I have 2X10 watt screw in compact florescent bulbs on a 10 gallon and I could really use more. It would be helpful if the 2X18 watt fixture you reference had individual switches for each bulb.


----------



## doubleott05 (Jul 20, 2005)

you know what you could do 20 wpg if you wanted . now most people will say that 3-4wpg is the standard but im a light freak and i say the more the better. you just have to keep your ferts up and yoru waterchanges up.

i ran that ten gallon set up with a 96w coralife for 2 years and had absoulutly no problems andi used that exact same coralife light with the quad 6700k light
i had a hagen diy co2 and ladder and i used petsmart plant grow and ferro vit from a LFS and i had a shabangin tank. so it can be done. 

my most recent tank had 16+ wpg over a 17 gal tank and i loved it but i got tired of the heat it put out so i broke it down and upgraded so i wouldnt wear out the light fixture.


----------



## davemonkey (Mar 29, 2008)

The whole "WPG" things depends on tank size. I have a 3 gal picotope with about 10 WPG ( 2 x 15 watt) and I consider that to be moderate light. Of coarse, it's raised 6 inches from the tank and the bulbs are normal flourescent, not HO or compact.

That same tank with 18 watts cfl (6 wpg) did well for me as a moderate light tank with the fixture placed lower to the top of the tank.

My opinion is that 96 watts would be "very high light" on a 10 gallon. You'll just have to keep up with ferts and CO2 as doubleott05 said. 2 x 18 watt would be a good mod-high light for a 10 gal.


----------



## DCMarathoner (Sep 8, 2008)

Thanks for the tips guys. 

doubleott05: Did the 10,000 bulb encourage any algae growth?


----------



## doubleott05 (Jul 20, 2005)

well any bulb can encourage algae growth... so hmmmm i would say no but somebody else might say yes its all about how you run your tank. 

kinda a loaded question. i guess thats the best i can answer it. 

maybe the bluer the bulb color is the more it would encourage algae growth.

i donno if that helped you


----------



## houseofcards (Feb 16, 2005)

doubleott05 said:


> you know what you could do 20 wpg if you wanted . now most people will say that 3-4wpg is the standard but im a light freak and i say the more the better. you just have to keep your ferts up and yoru waterchanges up..


This is 100% correct.

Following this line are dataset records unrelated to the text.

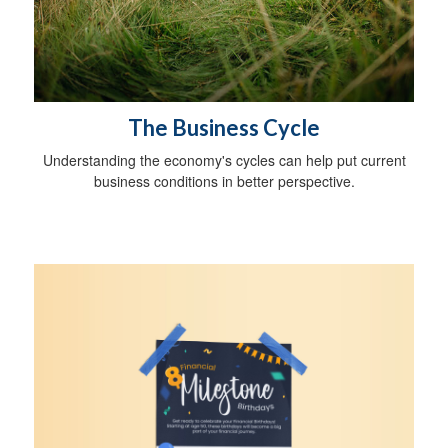
The Business Cycle
Understanding the economy's cycles can help put current
business conditions in better perspective.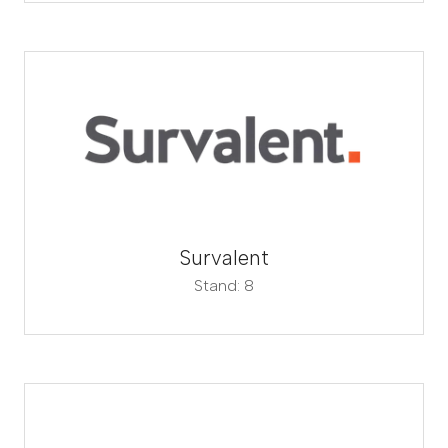
Survalent
Stand: 8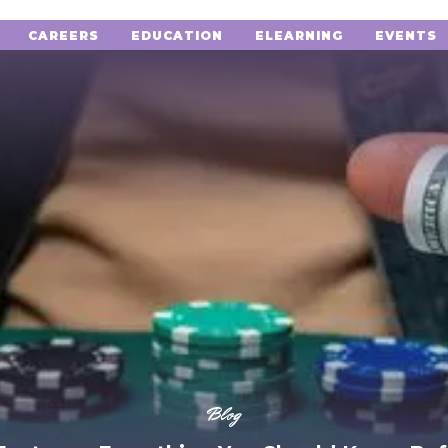
CAREERS
EDUCATION
ELEARNING
EVENTS
Blog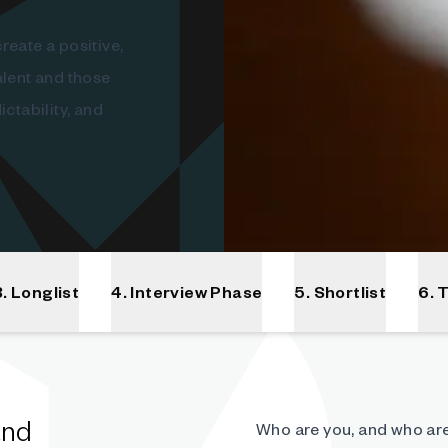
reate a positive,
alent and those
ctability, and
3. Longlist
4. Interview Phase
5. Shortlist
6. 
and
Who are you, and who are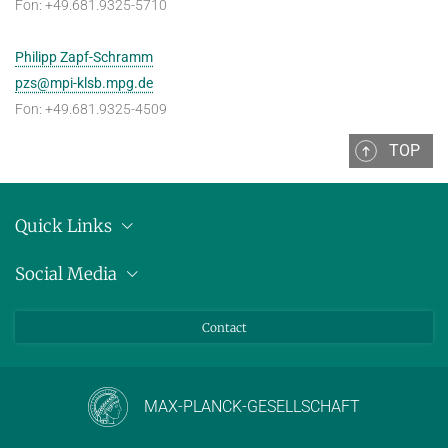
Fon: +49.681.9325-5710
Philipp Zapf-Schramm
pzs@mpi-klsb.mpg.de
Fon: +49.681.9325-4509
TOP
Quick Links
Location
Social Media
Press releases
Bluesky
Contact
LinkedIn
Mastodon
Youtube
MAX-PLANCK-GESELLSCHAFT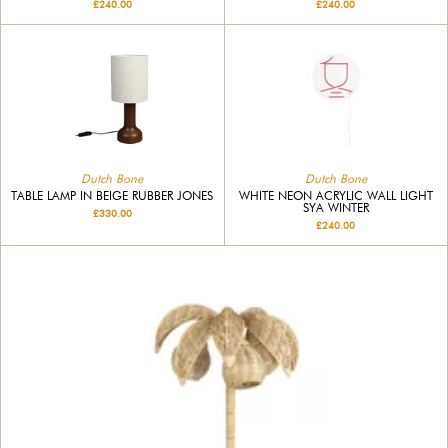
£240.00
£240.00
Dutch Bone
Dutch Bone
TABLE LAMP IN BEIGE RUBBER JONES
WHITE NEON ACRYLIC WALL LIGHT
SYA WINTER
£330.00
£240.00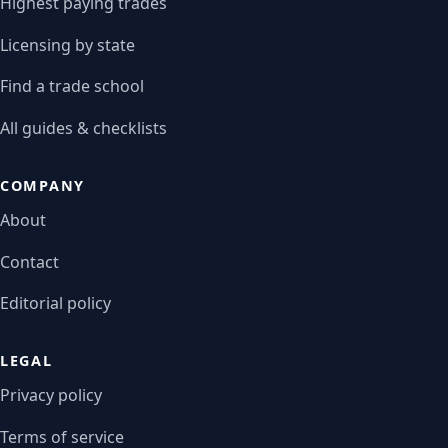
Highest paying trades
Licensing by state
Find a trade school
All guides & checklists
COMPANY
About
Contact
Editorial policy
LEGAL
Privacy policy
Terms of service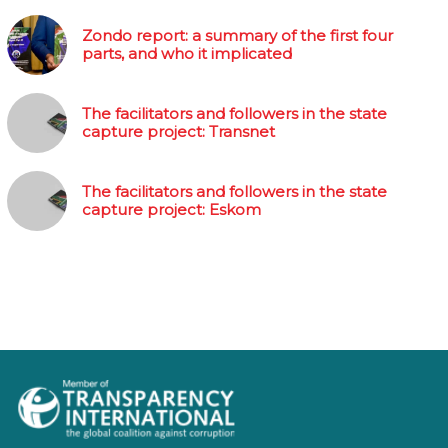
Zondo report: a summary of the first four
parts, and who it implicated
The facilitators and followers in the state
capture project: Transnet
The facilitators and followers in the state
capture project: Eskom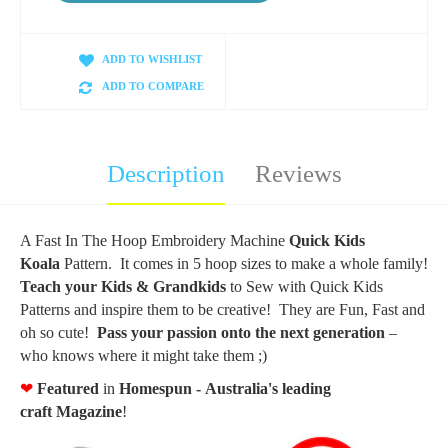
ADD TO WISHLIST
ADD TO COMPARE
Description
Reviews
A Fast In The Hoop Embroidery Machine
Quick Kids
Koala
Pattern. It comes in 5 hoop sizes to make a whole family!
Teach your Kids & Grandkids
to Sew with Quick Kids
Patterns and inspire them to be creative! They are Fun, Fast and
oh so cute!
Pass your passion onto the next generation
–
who knows where it might take them ;)
❤
F
eatured
in
Homespun - Australia's leading
craft
Magazine
!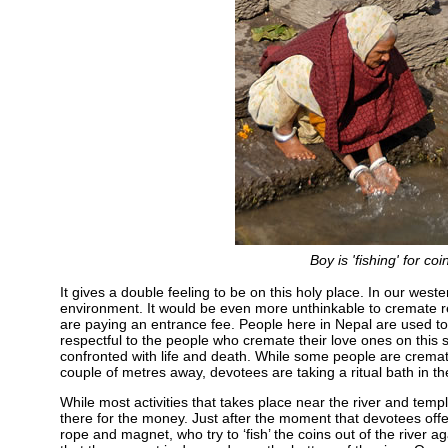
Boy is 'fishing' for c
It gives a double feeling to be on this holy place. In our weste
environment. It would be even more unthinkable to cremate rel
are paying an entrance fee. People here in Nepal are used to 
respectful to the people who cremate their love ones on this s
confronted with life and death. While some people are crematin
couple of metres away, devotees are taking a ritual bath in th
While most activities that takes place near the river and temp
there for the money. Just after the moment that devotees offe
rope and magnet, who try to ‘fish’ the coins out of the river ag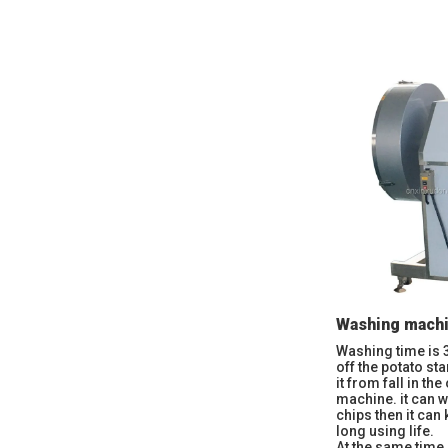
Washing mach
Washing time is 
off the potato st
it from fall in th
machine. it can w
chips then it can
long using life.
At the same time,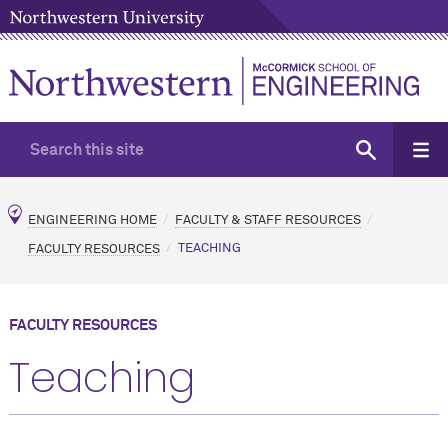
ENGINEERING HOME
FACULTY & STAFF RESOURCES
FACULTY RESOURCES
TEACHING
FACULTY RESOURCES
Teaching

It's all about realistic maintenance. More plants, less light, less livestock and the easier the tank is to run. Less plants, more light, more livestock and your in a world of hurt if you don't go over the top with maintenance, etc. 10k bulbs are fine, but it really comes down to maintenance. BTW Maintenance is not just water changes and cleaning filter, mainteance is also light duration, feeding less, etc.

...and of course good co2.


----------